Cette Tonina, la fille aînée, était une brunette chargée de bijoux et qui, fiancée depuis peu, se montrait avant tout amoureuse de toilette. Jamais je ne la vis se soucier d’autres sujets. Elle nous guettait au passage pour tâter l’étoffe de nos robes, et nous la surprenions souvent dans notre chambre essayant les vêtemens qui lui semblaient jolis ; je ne pouvais la souffrir. La petite Nata, en revanche, était d’une grâce irrésistible. Tout le monde prenait à tâche de la gâter sans y réussir, car elle travaillait du matin au soir, aidant sa mère avec énergie et nous servant mieux que Joanna elle-même. Sa voix était ravissante ; elle chantait tous les airs de la montagne et aussi des morceaux d’opéra. Ses yeux bruns effarouchés faisaient penser à ceux d’une biche. Dès l’aube, elle se levait pour ne prendre souvent de repos qu’après minuit.

— Il n’en faudrait pas demander autant à sa sœur, disait Joanna en haussant les épaules.

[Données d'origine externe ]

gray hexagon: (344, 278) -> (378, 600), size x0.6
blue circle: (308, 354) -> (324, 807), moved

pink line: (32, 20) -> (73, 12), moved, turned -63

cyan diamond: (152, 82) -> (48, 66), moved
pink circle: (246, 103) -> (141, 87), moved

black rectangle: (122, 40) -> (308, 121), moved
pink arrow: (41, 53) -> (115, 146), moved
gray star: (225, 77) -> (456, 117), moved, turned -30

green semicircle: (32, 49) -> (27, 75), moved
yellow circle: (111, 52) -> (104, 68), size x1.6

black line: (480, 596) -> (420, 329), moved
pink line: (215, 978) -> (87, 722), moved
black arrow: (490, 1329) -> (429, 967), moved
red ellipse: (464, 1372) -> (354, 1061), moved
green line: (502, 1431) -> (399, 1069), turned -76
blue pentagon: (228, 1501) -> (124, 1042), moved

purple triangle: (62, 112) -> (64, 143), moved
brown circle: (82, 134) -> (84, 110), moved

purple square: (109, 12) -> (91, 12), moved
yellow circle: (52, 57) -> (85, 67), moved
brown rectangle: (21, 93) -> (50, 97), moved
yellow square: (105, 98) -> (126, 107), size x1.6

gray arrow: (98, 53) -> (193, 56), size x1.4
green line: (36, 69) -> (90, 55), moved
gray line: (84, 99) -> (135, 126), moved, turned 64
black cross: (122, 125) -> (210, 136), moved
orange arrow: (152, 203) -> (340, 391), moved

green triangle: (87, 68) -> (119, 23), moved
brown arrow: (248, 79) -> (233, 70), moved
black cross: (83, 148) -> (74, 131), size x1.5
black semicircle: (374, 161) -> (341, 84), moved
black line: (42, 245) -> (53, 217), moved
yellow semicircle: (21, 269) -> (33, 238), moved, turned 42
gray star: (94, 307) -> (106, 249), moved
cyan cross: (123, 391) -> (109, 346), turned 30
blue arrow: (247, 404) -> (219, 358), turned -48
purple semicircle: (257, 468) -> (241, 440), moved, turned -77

Mais la personne qui nous intéressait le plus était la padrona elle-même, avec son beau visage expressif au teint sombre et la perpétuelle sollicitude qu’elle témoignait à ses enfans. C’était une de ces créatures qui naissent dames, quelle que soit leur situation dans la vie. J’aimais la voir accueillir ses hôtes avec une politesse à laquelle répondaient gauchement ces gars incultes à chapeaux pointus venus pour boire le vino nero. S’il y avait du bruit au cabaret, la padrona y entrait d’un pas résolu ; aussitôt le silence se rétablissait ; elle était toujours respectée. Je ris encore au souvenir de l’exécution tranquille qu’un jour elle pratiqua en ma présence. Un garçon de bonne mine, vêtu de vert, ses culottes courtes roulées sur des bas blancs irréprochables et son chapeau conique décoré d’un gros bouquet de roses, s’était mis soudain à hurler des chansons bachiques en renversant les chaises.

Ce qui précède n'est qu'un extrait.